**Your task:**
Could you transcribe each record below exactly as written, setting the pictures aside?

::::::::::

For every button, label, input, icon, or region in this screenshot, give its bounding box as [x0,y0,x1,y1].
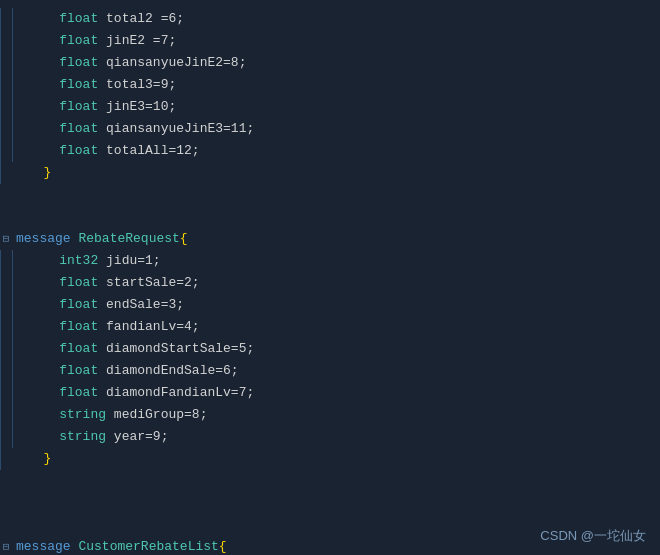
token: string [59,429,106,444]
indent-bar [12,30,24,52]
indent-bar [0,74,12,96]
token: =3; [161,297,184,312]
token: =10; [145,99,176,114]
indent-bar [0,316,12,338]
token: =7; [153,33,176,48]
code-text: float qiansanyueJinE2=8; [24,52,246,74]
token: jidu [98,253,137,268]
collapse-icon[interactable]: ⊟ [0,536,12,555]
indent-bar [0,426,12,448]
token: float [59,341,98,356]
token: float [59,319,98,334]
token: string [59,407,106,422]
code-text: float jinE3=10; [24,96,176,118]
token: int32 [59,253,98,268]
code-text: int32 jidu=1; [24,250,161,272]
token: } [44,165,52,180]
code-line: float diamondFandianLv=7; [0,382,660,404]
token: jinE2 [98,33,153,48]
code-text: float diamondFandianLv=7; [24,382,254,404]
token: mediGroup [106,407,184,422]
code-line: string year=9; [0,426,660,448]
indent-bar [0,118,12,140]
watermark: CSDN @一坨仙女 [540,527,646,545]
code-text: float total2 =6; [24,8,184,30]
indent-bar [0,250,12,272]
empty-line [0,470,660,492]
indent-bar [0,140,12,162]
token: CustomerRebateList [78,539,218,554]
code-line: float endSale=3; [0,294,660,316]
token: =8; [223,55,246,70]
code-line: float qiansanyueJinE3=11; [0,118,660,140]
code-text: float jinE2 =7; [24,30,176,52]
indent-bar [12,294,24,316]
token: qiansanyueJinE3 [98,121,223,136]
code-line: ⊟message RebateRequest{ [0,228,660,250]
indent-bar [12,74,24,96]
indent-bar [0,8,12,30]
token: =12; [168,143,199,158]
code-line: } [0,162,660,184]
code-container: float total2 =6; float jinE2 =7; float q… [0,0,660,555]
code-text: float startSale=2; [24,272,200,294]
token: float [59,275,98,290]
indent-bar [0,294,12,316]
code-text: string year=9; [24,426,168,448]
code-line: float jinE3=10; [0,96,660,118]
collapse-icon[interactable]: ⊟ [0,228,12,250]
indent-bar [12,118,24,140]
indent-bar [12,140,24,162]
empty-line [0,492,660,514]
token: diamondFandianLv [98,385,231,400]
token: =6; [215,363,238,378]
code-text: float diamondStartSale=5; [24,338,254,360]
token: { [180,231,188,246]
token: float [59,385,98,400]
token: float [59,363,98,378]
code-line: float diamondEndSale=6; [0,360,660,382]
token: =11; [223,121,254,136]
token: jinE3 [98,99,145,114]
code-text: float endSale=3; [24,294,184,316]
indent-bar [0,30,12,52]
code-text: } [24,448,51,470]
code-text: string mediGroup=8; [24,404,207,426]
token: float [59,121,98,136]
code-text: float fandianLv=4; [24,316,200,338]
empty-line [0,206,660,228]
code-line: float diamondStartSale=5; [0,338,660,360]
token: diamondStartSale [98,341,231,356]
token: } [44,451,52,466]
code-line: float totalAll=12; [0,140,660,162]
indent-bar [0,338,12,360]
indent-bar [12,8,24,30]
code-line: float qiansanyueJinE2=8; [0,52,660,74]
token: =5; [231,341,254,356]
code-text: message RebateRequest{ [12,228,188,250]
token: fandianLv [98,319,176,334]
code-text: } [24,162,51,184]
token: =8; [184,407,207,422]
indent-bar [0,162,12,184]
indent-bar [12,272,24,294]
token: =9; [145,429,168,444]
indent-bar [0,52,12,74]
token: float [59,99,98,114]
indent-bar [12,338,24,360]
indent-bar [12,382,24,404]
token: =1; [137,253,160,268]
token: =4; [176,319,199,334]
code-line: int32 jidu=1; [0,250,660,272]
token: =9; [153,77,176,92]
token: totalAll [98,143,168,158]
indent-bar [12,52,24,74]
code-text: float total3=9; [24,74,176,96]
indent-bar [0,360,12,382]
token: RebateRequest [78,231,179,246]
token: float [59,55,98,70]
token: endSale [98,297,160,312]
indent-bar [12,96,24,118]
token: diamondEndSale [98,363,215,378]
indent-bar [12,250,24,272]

::::::::::

**Result of the exercise:**
For every button, label, input, icon, or region in this screenshot, give its bounding box as [x0,y0,x1,y1].
token: string [59,429,106,444]
indent-bar [12,30,24,52]
indent-bar [0,74,12,96]
token: =3; [161,297,184,312]
token: =10; [145,99,176,114]
indent-bar [0,316,12,338]
token: =7; [153,33,176,48]
code-text: float qiansanyueJinE2=8; [24,52,246,74]
token: jidu [98,253,137,268]
collapse-icon[interactable]: ⊟ [0,536,12,555]
indent-bar [0,426,12,448]
token: float [59,341,98,356]
token: float [59,319,98,334]
token: string [59,407,106,422]
code-text: float jinE3=10; [24,96,176,118]
token: int32 [59,253,98,268]
code-text: int32 jidu=1; [24,250,161,272]
token: } [44,165,52,180]
code-line: float diamondFandianLv=7; [0,382,660,404]
token: jinE2 [98,33,153,48]
code-text: float diamondFandianLv=7; [24,382,254,404]
token: mediGroup [106,407,184,422]
code-line: string year=9; [0,426,660,448]
indent-bar [0,118,12,140]
watermark: CSDN @一坨仙女 [540,527,646,545]
code-text: float total2 =6; [24,8,184,30]
indent-bar [0,250,12,272]
empty-line [0,470,660,492]
indent-bar [0,140,12,162]
token: CustomerRebateList [78,539,218,554]
code-line: float endSale=3; [0,294,660,316]
token: =8; [223,55,246,70]
code-line: float qiansanyueJinE3=11; [0,118,660,140]
code-text: float jinE2 =7; [24,30,176,52]
indent-bar [12,294,24,316]
token: qiansanyueJinE3 [98,121,223,136]
code-line: ⊟message RebateRequest{ [0,228,660,250]
indent-bar [12,74,24,96]
indent-bar [0,8,12,30]
token: =12; [168,143,199,158]
code-line: } [0,162,660,184]
code-container: float total2 =6; float jinE2 =7; float q… [0,0,660,555]
code-text: float startSale=2; [24,272,200,294]
token: float [59,275,98,290]
indent-bar [0,294,12,316]
code-text: string year=9; [24,426,168,448]
code-line: float jinE3=10; [0,96,660,118]
collapse-icon[interactable]: ⊟ [0,228,12,250]
indent-bar [12,118,24,140]
indent-bar [12,140,24,162]
empty-line [0,492,660,514]
token: diamondFandianLv [98,385,231,400]
token: =6; [215,363,238,378]
code-text: float diamondStartSale=5; [24,338,254,360]
token: { [180,231,188,246]
token: float [59,385,98,400]
token: float [59,363,98,378]
code-line: float diamondEndSale=6; [0,360,660,382]
token: =11; [223,121,254,136]
token: jinE3 [98,99,145,114]
code-text: float endSale=3; [24,294,184,316]
indent-bar [0,30,12,52]
code-text: } [24,448,51,470]
code-text: string mediGroup=8; [24,404,207,426]
token: float [59,121,98,136]
code-text: float fandianLv=4; [24,316,200,338]
empty-line [0,206,660,228]
code-line: float diamondStartSale=5; [0,338,660,360]
token: diamondStartSale [98,341,231,356]
token: } [44,451,52,466]
code-line: float totalAll=12; [0,140,660,162]
indent-bar [0,338,12,360]
indent-bar [12,8,24,30]
code-line: float qiansanyueJinE2=8; [0,52,660,74]
token: =5; [231,341,254,356]
code-text: message RebateRequest{ [12,228,188,250]
token: fandianLv [98,319,176,334]
code-text: } [24,162,51,184]
token: =8; [184,407,207,422]
indent-bar [0,162,12,184]
indent-bar [12,272,24,294]
token: =9; [145,429,168,444]
indent-bar [0,52,12,74]
token: float [59,99,98,114]
indent-bar [12,338,24,360]
indent-bar [12,382,24,404]
token: =1; [137,253,160,268]
token: =4; [176,319,199,334]
code-line: int32 jidu=1; [0,250,660,272]
token: =9; [153,77,176,92]
token: totalAll [98,143,168,158]
indent-bar [12,52,24,74]
code-text: float total3=9; [24,74,176,96]
indent-bar [0,360,12,382]
token: RebateRequest [78,231,179,246]
token: float [59,55,98,70]
token: endSale [98,297,160,312]
indent-bar [12,96,24,118]
token: diamondEndSale [98,363,215,378]
indent-bar [12,250,24,272]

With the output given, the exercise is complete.